● **Assignment**
For this exercise, restate the records word for word.

Top of The records

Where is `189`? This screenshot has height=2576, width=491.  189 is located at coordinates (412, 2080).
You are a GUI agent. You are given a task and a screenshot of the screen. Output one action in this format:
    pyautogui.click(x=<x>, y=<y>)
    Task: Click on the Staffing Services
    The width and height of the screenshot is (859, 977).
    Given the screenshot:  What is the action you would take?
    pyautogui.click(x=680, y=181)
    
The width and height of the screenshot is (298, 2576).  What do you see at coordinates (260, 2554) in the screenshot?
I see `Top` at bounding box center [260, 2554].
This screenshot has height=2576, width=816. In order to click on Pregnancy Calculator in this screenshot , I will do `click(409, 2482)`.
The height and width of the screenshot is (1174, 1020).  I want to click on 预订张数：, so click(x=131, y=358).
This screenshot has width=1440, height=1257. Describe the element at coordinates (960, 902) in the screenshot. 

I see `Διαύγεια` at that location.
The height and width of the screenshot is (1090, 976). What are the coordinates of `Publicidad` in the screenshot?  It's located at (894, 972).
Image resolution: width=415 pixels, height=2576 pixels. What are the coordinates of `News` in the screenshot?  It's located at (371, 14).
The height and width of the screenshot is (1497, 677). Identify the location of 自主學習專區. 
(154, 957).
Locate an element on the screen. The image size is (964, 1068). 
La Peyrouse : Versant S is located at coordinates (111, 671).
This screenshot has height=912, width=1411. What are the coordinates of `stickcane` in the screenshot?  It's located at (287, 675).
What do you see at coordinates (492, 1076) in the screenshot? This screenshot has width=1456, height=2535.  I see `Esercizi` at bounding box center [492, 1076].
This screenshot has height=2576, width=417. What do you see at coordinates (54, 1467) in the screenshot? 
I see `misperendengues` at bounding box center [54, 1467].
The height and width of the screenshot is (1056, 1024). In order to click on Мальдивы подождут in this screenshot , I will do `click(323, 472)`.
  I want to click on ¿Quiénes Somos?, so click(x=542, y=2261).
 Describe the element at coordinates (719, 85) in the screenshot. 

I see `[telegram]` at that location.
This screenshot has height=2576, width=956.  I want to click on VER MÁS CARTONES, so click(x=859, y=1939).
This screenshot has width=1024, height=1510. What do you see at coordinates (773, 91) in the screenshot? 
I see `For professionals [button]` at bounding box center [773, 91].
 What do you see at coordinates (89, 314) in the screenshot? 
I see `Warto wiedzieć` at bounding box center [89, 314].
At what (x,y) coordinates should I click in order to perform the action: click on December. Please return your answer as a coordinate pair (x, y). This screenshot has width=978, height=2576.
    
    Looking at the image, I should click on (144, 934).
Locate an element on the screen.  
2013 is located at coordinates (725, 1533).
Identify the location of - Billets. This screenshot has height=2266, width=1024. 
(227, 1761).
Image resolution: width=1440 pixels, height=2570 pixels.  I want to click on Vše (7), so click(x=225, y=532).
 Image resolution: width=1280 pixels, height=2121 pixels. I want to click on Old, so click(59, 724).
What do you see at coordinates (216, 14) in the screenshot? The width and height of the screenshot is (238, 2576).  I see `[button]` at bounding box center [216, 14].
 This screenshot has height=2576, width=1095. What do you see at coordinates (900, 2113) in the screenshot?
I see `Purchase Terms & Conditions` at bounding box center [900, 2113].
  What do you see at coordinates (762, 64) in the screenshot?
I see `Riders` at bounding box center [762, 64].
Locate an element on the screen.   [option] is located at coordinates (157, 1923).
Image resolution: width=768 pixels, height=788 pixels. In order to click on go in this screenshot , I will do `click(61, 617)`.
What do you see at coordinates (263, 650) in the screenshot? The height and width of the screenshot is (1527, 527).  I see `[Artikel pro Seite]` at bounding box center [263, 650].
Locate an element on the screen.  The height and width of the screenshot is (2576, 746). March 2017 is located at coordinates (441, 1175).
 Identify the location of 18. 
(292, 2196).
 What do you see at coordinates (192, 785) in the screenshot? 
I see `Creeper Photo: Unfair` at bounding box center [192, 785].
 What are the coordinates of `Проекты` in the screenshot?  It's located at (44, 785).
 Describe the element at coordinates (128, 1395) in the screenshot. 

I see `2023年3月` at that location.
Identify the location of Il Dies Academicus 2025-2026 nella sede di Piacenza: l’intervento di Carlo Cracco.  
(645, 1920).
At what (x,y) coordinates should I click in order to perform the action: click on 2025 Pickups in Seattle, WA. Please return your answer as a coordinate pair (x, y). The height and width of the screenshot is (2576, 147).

Bottom of The records

● **Answer box**
Where is `189`? This screenshot has height=2576, width=491.  189 is located at coordinates (412, 2080).
You are a GUI agent. You are given a task and a screenshot of the screen. Output one action in this format:
    pyautogui.click(x=<x>, y=<y>)
    Task: Click on the Staffing Services
    The width and height of the screenshot is (859, 977).
    Given the screenshot:  What is the action you would take?
    pyautogui.click(x=680, y=181)
    
The width and height of the screenshot is (298, 2576).  What do you see at coordinates (260, 2554) in the screenshot?
I see `Top` at bounding box center [260, 2554].
This screenshot has height=2576, width=816. In order to click on Pregnancy Calculator in this screenshot , I will do `click(409, 2482)`.
The height and width of the screenshot is (1174, 1020).  I want to click on 预订张数：, so click(x=131, y=358).
This screenshot has width=1440, height=1257. Describe the element at coordinates (960, 902) in the screenshot. 

I see `Διαύγεια` at that location.
The height and width of the screenshot is (1090, 976). What are the coordinates of `Publicidad` in the screenshot?  It's located at (894, 972).
Image resolution: width=415 pixels, height=2576 pixels. What are the coordinates of `News` in the screenshot?  It's located at (371, 14).
The height and width of the screenshot is (1497, 677). Identify the location of 自主學習專區. 
(154, 957).
Locate an element on the screen. The image size is (964, 1068). 
La Peyrouse : Versant S is located at coordinates (111, 671).
This screenshot has height=912, width=1411. What are the coordinates of `stickcane` in the screenshot?  It's located at (287, 675).
What do you see at coordinates (492, 1076) in the screenshot? This screenshot has width=1456, height=2535.  I see `Esercizi` at bounding box center [492, 1076].
This screenshot has height=2576, width=417. What do you see at coordinates (54, 1467) in the screenshot? 
I see `misperendengues` at bounding box center [54, 1467].
The height and width of the screenshot is (1056, 1024). In order to click on Мальдивы подождут in this screenshot , I will do `click(323, 472)`.
  I want to click on ¿Quiénes Somos?, so click(x=542, y=2261).
 Describe the element at coordinates (719, 85) in the screenshot. 

I see `[telegram]` at that location.
This screenshot has height=2576, width=956.  I want to click on VER MÁS CARTONES, so click(x=859, y=1939).
This screenshot has width=1024, height=1510. What do you see at coordinates (773, 91) in the screenshot? 
I see `For professionals [button]` at bounding box center [773, 91].
 What do you see at coordinates (89, 314) in the screenshot? 
I see `Warto wiedzieć` at bounding box center [89, 314].
At what (x,y) coordinates should I click in order to perform the action: click on December. Please return your answer as a coordinate pair (x, y). This screenshot has width=978, height=2576.
    
    Looking at the image, I should click on (144, 934).
Locate an element on the screen.  
2013 is located at coordinates (725, 1533).
Identify the location of - Billets. This screenshot has height=2266, width=1024. 
(227, 1761).
Image resolution: width=1440 pixels, height=2570 pixels.  I want to click on Vše (7), so click(x=225, y=532).
 Image resolution: width=1280 pixels, height=2121 pixels. I want to click on Old, so click(59, 724).
What do you see at coordinates (216, 14) in the screenshot? The width and height of the screenshot is (238, 2576).  I see `[button]` at bounding box center [216, 14].
 This screenshot has height=2576, width=1095. What do you see at coordinates (900, 2113) in the screenshot?
I see `Purchase Terms & Conditions` at bounding box center [900, 2113].
  What do you see at coordinates (762, 64) in the screenshot?
I see `Riders` at bounding box center [762, 64].
Locate an element on the screen.   [option] is located at coordinates (157, 1923).
Image resolution: width=768 pixels, height=788 pixels. In order to click on go in this screenshot , I will do `click(61, 617)`.
What do you see at coordinates (263, 650) in the screenshot? The height and width of the screenshot is (1527, 527).  I see `[Artikel pro Seite]` at bounding box center [263, 650].
Locate an element on the screen.  The height and width of the screenshot is (2576, 746). March 2017 is located at coordinates (441, 1175).
 Identify the location of 18. 
(292, 2196).
 What do you see at coordinates (192, 785) in the screenshot? 
I see `Creeper Photo: Unfair` at bounding box center [192, 785].
 What are the coordinates of `Проекты` in the screenshot?  It's located at (44, 785).
 Describe the element at coordinates (128, 1395) in the screenshot. 

I see `2023年3月` at that location.
Identify the location of Il Dies Academicus 2025-2026 nella sede di Piacenza: l’intervento di Carlo Cracco.  
(645, 1920).
At what (x,y) coordinates should I click in order to perform the action: click on 2025 Pickups in Seattle, WA. Please return your answer as a coordinate pair (x, y). The height and width of the screenshot is (2576, 147).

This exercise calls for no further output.